Everywhere the landing went smoothly. Supplies, preloaded in amphtracs and DUKWs, were brought directly to inland dumps. Tanks, routed to White I because of mines on White 2, negotiated the sharp ledge by means of the cleverly constructed ramps and were soon supporting the infantry. Four battalions of 75mm howitzers were ashore and were firing by 1635. The whole Division had landed within nine hours.

At 1730 the order came to consolidate positions for the night and to prepare for the counterattack which was expected. A beachhead 4000 yards wide and 2000 yards deep had been seized. And the cost? Fifteen were killed and 150 wounded---an unbelievably small price to pay for the achievement.

But what followed that night will probably live in the memory of Fourth Division Marines as a tougher fight than any single battle on Saipan. Indeed, the Japanese counterattack, for all practical purposes, was the battle of Tinian. For when it ended, all the heavy fighting was over. Japan's best troops had been decimated.

This was no wild, unorganized attack, made in desperation, but a well planned and carefully executed counterattack which had for its purpose the total destruction of our beachhead.
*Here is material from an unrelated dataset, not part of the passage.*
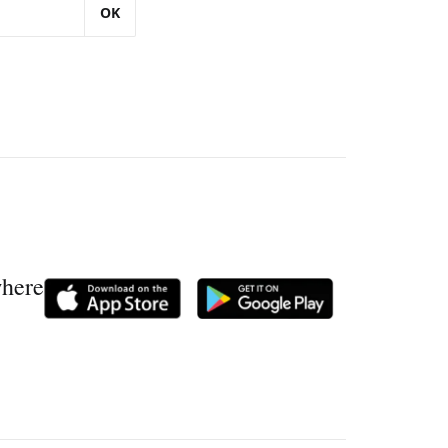
OK
where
That it failed completely was due to our well integrated and stalwart defense. Greener troops might have given way, but Marines of the Fourth Division were real veterans now and took in their stride the best the Japs could offer.

The attack was directed at several points of our perimeter defense simultaneously. At 0330, moving north along the main road leading from Tinian Town, clattered six tanks with infantry clustered on them, and more Japs following on foot. Previously, Japanese artillery had opened up on our beachhead. Marines had been alerted for the attack; all along the line 37mm gun crews, with canister and AP shells ready, lay in wait. Bazookamen were stationed at every likely tank approach. Suddenly, listening posts ahead of the Twenty-third's lines heard the rumble of tanks and relayed their approximate location to our artillery. The tanks were 400 yards away when the artillery opened up. Still the tanks came on. Then our antitank guns went into action.
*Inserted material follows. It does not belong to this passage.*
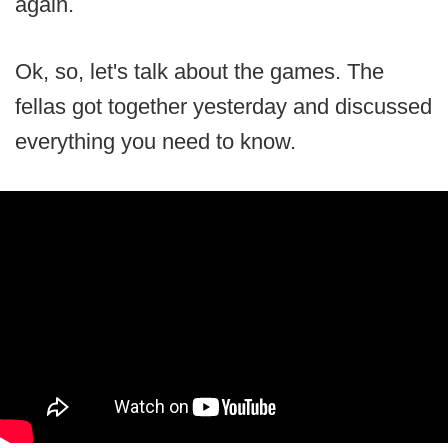
again.
Ok, so, let's talk about the games. The
fellas got together yesterday and discussed
everything you need to know.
Lieutenant Jim G. Lucas, the Division's Assistant Public Relations Officer, who was with the Twenty--third that night, vividly described what followed:

"The three lead tanks broke through our wall of fire. One began to glow blood-red, turned crazily on its tracks, and careened into a ditch. A second, mortally wounded, turned its machine guns on its tormentors, firing into the ditches in a last desperate effort to fight its way free. One hundred yards more and it stopped dead in its tracks. The third tried frantically to turn and then retreat, but our men closed in, literally blasting it apart. Bazookas knocked out the fourth tank with a direct hit which killed the driver. The rest of the crew piled out the turret, screaming. The fifth tank, completely surrounded, attempted to flee. Bazookas made short work of it. Another hit set it afire, and its crew was cremated."

The sixth tank, far to the rear, made its escape, running south along a railroad track and was found the next day, knocked out. Despite the shattering of their spearhead, Japanese infantry kept coming and were soon fighting at close quarters with the Second Battalion, Twenty-third. Thirty seven millimeter guns sprayed canister shot point-blank at the incoming waves. Machine guns rattled incessantly at the wild charging Japs; bodies piled up by the dozen in every fire lane. The next morning 267 Jap dead were counted in this sector.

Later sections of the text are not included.